Collected data:
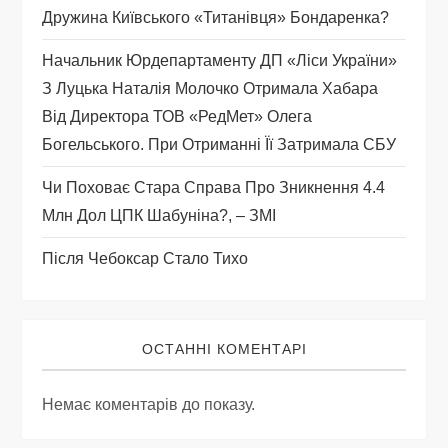
и
Дружина Київського «титанівця» Бондаренка?
с
Начальник Юрдепартаменту ДП «Ліси України»
З Луцька Наталія Молочко Отримала Хабара
і
Від Директора ТОВ «РедМет» Олега
Богельського. При Отриманні Її Затримала СБУ
в
Чи Поховає Стара Справа Про Зникнення 4.4
Млн Дол ЦПК Шабуніна?, – ЗМІ
Після Чебоксар Стало Тихо
ОСТАННІ КОМЕНТАРІ
Немає коментарів до показу.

- Task description:
From the line holding "Чи Поховає Стара Справа Про Зникнення 4.4" down to the final line above, quote every line exactly and only those lines.

- Finished exercise:
Чи Поховає Стара Справа Про Зникнення 4.4
Млн Дол ЦПК Шабуніна?, – ЗМІ
Після Чебоксар Стало Тихо
ОСТАННІ КОМЕНТАРІ
Немає коментарів до показу.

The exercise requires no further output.